Such techniques suit Violet's stark subject matter.  The film opens - using secutiry camera footage - with Jesse (Cesar De Sutter) witnessing the death of his friend Jonas, who is brually attacked by a pair of teenagers.  From the onset, the film prepares us for the experience of being kept at a distance, witnessing the violence on a screen within the screen, robbed of context or sound.  It is the first of many bold acts of narrative and formal defiance by a director who is arriving with a strong, developed voice.

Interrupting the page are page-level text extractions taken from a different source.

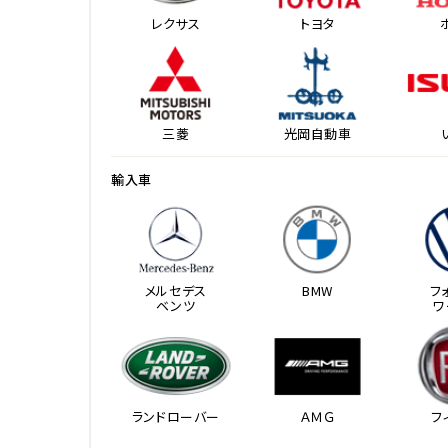
レクサス
トヨタ
三菱
光岡自動車
輸入車
メルセデス
BMW
フ
ベンツ
ワ
ランドローバー
ＡＭＧ
フ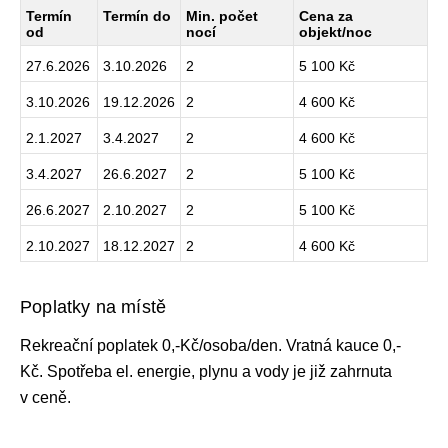
Termín
Termín do
Min. počet
Cena za
od
nocí
objekt/noc
27.6.2026
3.10.2026
2
5 100 Kč
3.10.2026
19.12.2026
2
4 600 Kč
2.1.2027
3.4.2027
2
4 600 Kč
3.4.2027
26.6.2027
2
5 100 Kč
26.6.2027
2.10.2027
2
5 100 Kč
2.10.2027
18.12.2027
2
4 600 Kč
Poplatky na místě
Rekreační poplatek 0,-Kč/osoba/den. Vratná kauce 0,-
Kč. Spotřeba el. energie, plynu a vody je již zahrnuta
v ceně.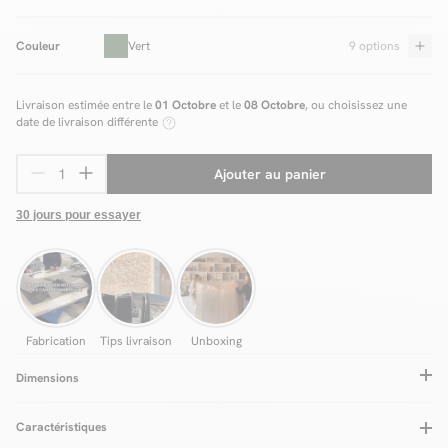
Couleur
Vert
9 options
Livraison estimée entre le
01 Octobre
et le
08 Octobre
, ou choisissez une
date de livraison différente
Ajouter au panier
30 jours pour essayer
Fabrication
Tips livraison
Unboxing
Dimensions
Caractéristiques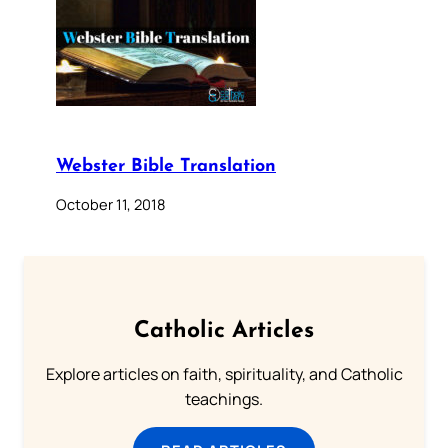
Webster Bible Translation
October 11, 2018
Catholic Articles
Explore articles on faith, spirituality, and Catholic
teachings.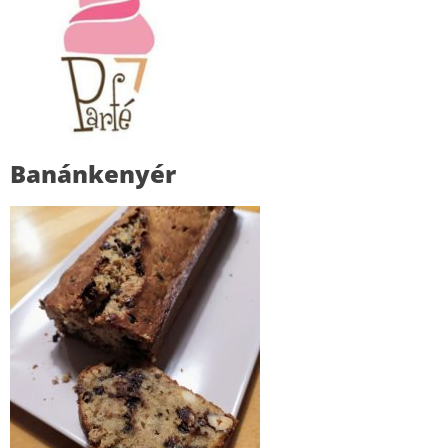
Banánkenyér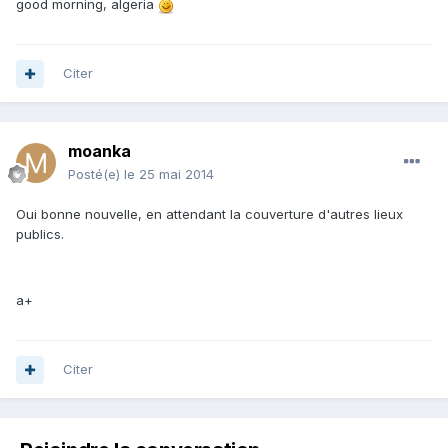
good morning, algeria
Citer
moanka
Posté(e)
le 25 mai 2014
Oui bonne nouvelle, en attendant la couverture d'autres lieux
publics.
a+
Citer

In De Sutter, Devos has found the perfect vessel for shattered innocence.  The angel-faced teenager is the picture of pure youth, with a visage made for close-ups, the anguish and confusion just registering, but never fully.  Jesse's favorite hobby - BMX riding with a group of friends who either shy away from Jonas's death or dive into discussion without tact - becomes a pregnant ground for symbolism.  The perpetual motion of a kid on a bike is a stark contrast to the emotional stagnancy of (not) dealing with grief and guilt, when the camera allows the movement to go unchecked.  An Escher-eqsue skate park is impossible to discern until riders appear on its varied surfaces, just as the unnavigable depths of despair are abstract until someone we know (or we ourselves) must traverse its nooks and crannies.

Always, we are voyeurs of tragedy and grief, but never of overwrought emotion or outright explosions of sadness.  We peek into rooms, witness empty chairs at empty tables, and see Jesse riding alongside a ghost, guiding Jonas's empty bike as he rides through streelight-illuminated streets, the memory of a child marking the suburban streets.  Devos and his director of photography, Nicolas Karakatsanis (who also lensed the Oscar-nominated Bullhead) dare us to find significance in each lingerging, careful shot, just as Jesse and his friends must search for meaning in a meaningless act of violence.  Only rarely does the film aim a punch squarely at our collective gut, such as a scene of cleaning up the memorial site, an unshakeable sight.

With Violet, Devos announces himself as an up-and-comer to watch, perhaps still operating in the shadows of the great directors who have come before, but still carving out his own place within that darkness.  His impressive visual rendering of interior grief and confusion is a daring riff on the familiar theme of the loss of innocence, and a stunning manipulation of what an audience expeccts to see when we look at pictures of loss.